### Your instructions
Set out each line from the following listing that includes the word "ביטוח".

====== Data to process ======

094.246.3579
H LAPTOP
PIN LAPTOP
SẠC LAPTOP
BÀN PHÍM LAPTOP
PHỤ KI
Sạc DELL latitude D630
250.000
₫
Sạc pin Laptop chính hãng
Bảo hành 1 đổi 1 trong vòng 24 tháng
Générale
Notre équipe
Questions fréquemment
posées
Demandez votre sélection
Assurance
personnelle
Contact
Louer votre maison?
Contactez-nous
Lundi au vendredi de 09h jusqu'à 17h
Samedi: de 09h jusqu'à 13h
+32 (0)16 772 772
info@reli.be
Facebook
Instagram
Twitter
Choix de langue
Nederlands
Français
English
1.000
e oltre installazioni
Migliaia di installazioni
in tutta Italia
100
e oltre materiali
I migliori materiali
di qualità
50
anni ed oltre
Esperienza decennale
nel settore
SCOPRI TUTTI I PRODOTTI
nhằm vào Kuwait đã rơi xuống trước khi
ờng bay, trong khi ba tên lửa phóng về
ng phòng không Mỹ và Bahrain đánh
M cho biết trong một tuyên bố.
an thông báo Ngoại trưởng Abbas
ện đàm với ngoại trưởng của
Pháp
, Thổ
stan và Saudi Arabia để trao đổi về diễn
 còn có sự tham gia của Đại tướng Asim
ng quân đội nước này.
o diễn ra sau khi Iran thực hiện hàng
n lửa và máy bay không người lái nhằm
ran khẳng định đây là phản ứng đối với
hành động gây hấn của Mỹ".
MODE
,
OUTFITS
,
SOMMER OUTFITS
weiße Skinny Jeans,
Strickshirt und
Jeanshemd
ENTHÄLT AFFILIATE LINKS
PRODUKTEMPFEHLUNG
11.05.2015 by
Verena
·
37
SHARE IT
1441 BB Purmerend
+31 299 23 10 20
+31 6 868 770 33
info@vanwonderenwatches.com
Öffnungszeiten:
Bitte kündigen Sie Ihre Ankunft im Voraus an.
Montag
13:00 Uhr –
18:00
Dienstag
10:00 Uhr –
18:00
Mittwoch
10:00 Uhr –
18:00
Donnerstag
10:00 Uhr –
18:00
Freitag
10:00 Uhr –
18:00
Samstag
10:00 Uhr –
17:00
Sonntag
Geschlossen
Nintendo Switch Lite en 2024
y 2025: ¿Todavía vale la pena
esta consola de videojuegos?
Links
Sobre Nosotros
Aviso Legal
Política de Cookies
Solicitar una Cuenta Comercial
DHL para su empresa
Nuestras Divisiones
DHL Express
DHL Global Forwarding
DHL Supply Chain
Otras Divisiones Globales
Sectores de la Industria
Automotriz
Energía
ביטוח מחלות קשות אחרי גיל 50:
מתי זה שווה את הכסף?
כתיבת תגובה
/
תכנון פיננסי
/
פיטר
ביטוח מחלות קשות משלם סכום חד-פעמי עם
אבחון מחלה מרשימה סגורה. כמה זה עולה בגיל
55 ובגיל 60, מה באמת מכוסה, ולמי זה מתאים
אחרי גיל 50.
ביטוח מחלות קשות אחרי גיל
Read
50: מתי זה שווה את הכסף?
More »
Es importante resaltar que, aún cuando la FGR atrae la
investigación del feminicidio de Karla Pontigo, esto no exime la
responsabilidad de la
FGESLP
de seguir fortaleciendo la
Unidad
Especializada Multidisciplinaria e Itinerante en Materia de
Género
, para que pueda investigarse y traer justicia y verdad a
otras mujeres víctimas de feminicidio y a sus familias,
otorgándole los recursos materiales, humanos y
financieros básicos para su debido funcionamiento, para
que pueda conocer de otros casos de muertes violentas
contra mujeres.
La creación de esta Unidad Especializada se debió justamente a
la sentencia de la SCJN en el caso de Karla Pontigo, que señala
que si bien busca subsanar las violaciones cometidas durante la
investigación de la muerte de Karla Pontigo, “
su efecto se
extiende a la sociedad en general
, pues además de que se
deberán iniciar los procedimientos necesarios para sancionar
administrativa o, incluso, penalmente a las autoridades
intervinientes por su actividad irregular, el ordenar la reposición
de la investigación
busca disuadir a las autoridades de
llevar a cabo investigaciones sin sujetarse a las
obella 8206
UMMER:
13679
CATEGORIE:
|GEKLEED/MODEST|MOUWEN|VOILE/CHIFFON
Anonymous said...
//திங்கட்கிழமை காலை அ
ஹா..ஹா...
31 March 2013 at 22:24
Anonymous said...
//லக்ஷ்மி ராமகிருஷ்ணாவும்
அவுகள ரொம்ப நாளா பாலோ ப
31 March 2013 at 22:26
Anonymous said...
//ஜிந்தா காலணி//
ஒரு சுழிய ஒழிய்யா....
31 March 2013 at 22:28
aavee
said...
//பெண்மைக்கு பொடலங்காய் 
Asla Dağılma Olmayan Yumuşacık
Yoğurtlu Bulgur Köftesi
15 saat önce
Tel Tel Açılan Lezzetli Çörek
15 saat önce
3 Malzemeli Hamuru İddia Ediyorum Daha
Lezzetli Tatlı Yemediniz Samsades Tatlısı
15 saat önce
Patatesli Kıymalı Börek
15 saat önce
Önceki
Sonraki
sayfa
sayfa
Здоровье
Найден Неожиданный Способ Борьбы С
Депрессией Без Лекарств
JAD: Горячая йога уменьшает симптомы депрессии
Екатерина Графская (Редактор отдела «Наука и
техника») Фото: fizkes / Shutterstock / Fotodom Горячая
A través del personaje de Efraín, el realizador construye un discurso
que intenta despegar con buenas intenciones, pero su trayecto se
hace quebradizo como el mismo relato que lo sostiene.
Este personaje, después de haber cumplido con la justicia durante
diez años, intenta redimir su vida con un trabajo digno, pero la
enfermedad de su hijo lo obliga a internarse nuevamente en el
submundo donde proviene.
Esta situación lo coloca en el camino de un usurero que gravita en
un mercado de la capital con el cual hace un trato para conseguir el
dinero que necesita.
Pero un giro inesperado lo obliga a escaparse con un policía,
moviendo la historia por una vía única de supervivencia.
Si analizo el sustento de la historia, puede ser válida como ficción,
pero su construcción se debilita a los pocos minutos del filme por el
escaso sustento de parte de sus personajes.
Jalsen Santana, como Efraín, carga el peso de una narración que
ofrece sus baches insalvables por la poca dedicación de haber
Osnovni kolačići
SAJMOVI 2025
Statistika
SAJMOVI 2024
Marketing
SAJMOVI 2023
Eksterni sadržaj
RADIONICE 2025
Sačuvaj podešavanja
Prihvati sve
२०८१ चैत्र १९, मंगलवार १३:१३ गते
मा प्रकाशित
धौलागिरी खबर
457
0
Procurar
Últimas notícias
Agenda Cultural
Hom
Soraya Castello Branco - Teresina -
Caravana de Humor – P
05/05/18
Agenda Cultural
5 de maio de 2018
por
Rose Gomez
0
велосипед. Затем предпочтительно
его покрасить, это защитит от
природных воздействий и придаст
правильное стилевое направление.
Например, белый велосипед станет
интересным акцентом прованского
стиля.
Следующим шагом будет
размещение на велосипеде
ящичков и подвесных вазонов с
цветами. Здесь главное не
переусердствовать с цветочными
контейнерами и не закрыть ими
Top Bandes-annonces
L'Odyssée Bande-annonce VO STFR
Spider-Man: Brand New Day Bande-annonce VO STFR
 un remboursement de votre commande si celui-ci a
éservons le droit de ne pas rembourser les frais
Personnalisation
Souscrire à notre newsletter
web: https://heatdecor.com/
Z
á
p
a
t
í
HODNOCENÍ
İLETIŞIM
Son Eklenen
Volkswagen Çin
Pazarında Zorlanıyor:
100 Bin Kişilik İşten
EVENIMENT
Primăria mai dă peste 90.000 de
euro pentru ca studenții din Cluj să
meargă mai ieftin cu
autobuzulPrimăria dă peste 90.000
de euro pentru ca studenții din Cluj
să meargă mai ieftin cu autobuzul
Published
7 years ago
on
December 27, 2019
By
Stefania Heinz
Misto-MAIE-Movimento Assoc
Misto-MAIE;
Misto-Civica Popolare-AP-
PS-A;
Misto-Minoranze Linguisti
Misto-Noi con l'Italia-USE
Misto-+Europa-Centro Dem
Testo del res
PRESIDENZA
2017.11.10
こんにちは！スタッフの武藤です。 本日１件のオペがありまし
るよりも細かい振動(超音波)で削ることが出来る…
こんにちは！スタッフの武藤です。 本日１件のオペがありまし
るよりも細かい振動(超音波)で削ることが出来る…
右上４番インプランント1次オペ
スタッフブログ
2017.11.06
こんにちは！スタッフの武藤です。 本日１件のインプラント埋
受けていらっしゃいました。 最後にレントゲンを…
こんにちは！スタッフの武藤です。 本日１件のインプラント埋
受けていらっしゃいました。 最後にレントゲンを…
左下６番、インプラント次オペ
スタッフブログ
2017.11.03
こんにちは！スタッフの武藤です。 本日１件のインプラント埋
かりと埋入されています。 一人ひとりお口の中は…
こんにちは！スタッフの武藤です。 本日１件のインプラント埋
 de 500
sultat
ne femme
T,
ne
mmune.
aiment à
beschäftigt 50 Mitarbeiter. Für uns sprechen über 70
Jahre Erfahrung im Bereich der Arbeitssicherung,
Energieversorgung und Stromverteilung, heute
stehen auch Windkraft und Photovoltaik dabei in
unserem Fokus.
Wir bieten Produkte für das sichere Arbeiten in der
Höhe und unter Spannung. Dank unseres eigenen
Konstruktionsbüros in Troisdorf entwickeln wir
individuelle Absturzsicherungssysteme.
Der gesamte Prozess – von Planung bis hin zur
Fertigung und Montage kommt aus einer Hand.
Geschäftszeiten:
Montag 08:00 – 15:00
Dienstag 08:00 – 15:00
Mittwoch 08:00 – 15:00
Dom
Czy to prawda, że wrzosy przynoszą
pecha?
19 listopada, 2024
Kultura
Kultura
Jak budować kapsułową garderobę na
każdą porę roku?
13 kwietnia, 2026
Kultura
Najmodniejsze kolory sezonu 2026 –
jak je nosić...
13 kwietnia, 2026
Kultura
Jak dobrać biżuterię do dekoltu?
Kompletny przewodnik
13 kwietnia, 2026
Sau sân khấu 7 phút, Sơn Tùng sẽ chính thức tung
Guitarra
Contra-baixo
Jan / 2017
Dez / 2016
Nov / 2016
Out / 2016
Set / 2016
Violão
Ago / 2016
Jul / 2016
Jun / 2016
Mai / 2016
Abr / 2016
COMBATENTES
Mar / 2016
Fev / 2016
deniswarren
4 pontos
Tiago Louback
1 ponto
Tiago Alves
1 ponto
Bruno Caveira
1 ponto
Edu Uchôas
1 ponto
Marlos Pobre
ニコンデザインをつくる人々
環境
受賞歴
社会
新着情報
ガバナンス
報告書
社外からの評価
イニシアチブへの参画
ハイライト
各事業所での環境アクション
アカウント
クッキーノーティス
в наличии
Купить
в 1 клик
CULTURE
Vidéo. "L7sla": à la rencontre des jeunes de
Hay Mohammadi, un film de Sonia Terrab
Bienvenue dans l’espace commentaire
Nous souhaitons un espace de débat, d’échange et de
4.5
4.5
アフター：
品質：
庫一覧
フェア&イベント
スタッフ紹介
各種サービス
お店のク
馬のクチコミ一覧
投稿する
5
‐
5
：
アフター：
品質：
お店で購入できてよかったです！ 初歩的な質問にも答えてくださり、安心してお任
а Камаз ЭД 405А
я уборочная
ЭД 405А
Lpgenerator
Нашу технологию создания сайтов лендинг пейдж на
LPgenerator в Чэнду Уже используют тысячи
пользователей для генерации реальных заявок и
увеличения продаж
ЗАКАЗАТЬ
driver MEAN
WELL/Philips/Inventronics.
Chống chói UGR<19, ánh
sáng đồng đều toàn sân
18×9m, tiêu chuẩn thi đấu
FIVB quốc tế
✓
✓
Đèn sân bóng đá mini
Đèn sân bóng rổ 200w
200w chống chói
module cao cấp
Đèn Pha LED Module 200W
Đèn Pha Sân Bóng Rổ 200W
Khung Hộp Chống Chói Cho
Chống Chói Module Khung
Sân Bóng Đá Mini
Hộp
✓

======

### Exercise response
ביטוח מחלות קשות אחרי גיל 50:
ביטוח מחלות קשות משלם סכום חד-פעמי עם
ביטוח מחלות קשות אחרי גיל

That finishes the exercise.